Directions for this task => Repeat the entries below exactly, missing none.

Working data =>
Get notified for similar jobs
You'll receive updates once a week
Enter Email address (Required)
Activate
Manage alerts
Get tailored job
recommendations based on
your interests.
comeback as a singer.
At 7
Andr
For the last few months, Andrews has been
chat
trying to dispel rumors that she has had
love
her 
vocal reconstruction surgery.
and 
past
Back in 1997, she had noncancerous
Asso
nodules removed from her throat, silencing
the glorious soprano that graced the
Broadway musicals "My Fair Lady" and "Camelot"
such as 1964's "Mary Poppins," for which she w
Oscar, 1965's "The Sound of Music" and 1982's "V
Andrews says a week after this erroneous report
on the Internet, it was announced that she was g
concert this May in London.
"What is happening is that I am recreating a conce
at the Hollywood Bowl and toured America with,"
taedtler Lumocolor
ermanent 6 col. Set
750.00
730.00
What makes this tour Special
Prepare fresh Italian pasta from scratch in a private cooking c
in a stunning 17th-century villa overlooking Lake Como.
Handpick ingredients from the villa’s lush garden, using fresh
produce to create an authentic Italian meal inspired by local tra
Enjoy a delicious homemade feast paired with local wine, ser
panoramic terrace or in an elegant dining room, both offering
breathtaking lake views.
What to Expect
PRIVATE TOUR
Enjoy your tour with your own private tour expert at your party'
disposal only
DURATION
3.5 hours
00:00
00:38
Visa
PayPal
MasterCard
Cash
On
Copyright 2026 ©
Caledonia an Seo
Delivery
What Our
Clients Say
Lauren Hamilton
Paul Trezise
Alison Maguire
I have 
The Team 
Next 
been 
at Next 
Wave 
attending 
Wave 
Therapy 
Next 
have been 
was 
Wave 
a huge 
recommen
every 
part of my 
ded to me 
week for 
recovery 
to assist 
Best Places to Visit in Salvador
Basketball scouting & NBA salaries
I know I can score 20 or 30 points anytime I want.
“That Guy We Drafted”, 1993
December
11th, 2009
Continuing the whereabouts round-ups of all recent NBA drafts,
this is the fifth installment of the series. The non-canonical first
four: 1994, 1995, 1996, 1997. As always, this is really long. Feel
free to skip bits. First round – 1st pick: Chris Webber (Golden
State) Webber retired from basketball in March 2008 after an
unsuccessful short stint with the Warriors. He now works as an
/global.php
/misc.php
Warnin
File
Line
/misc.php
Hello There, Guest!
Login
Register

Task output =>
Get notified for similar jobs
You'll receive updates once a week
Enter Email address (Required)
Activate
Manage alerts
Get tailored job
recommendations based on
your interests.
comeback as a singer.
At 7
Andr
For the last few months, Andrews has been
chat
trying to dispel rumors that she has had
love
her 
vocal reconstruction surgery.
and 
past
Back in 1997, she had noncancerous
Asso
nodules removed from her throat, silencing
the glorious soprano that graced the
Broadway musicals "My Fair Lady" and "Camelot"
such as 1964's "Mary Poppins," for which she w
Oscar, 1965's "The Sound of Music" and 1982's "V
Andrews says a week after this erroneous report
on the Internet, it was announced that she was g
concert this May in London.
"What is happening is that I am recreating a conce
at the Hollywood Bowl and toured America with,"
taedtler Lumocolor
ermanent 6 col. Set
750.00
730.00
What makes this tour Special
Prepare fresh Italian pasta from scratch in a private cooking c
in a stunning 17th-century villa overlooking Lake Como.
Handpick ingredients from the villa’s lush garden, using fresh
produce to create an authentic Italian meal inspired by local tra
Enjoy a delicious homemade feast paired with local wine, ser
panoramic terrace or in an elegant dining room, both offering
breathtaking lake views.
What to Expect
PRIVATE TOUR
Enjoy your tour with your own private tour expert at your party'
disposal only
DURATION
3.5 hours
00:00
00:38
Visa
PayPal
MasterCard
Cash
On
Copyright 2026 ©
Caledonia an Seo
Delivery
What Our
Clients Say
Lauren Hamilton
Paul Trezise
Alison Maguire
I have 
The Team 
Next 
been 
at Next 
Wave 
attending 
Wave 
Therapy 
Next 
have been 
was 
Wave 
a huge 
recommen
every 
part of my 
ded to me 
week for 
recovery 
to assist 
Best Places to Visit in Salvador
Basketball scouting & NBA salaries
I know I can score 20 or 30 points anytime I want.
“That Guy We Drafted”, 1993
December
11th, 2009
Continuing the whereabouts round-ups of all recent NBA drafts,
this is the fifth installment of the series. The non-canonical first
four: 1994, 1995, 1996, 1997. As always, this is really long. Feel
free to skip bits. First round – 1st pick: Chris Webber (Golden
State) Webber retired from basketball in March 2008 after an
unsuccessful short stint with the Warriors. He now works as an
/global.php
/misc.php
Warnin
File
Line
/misc.php
Hello There, Guest!
Login
Register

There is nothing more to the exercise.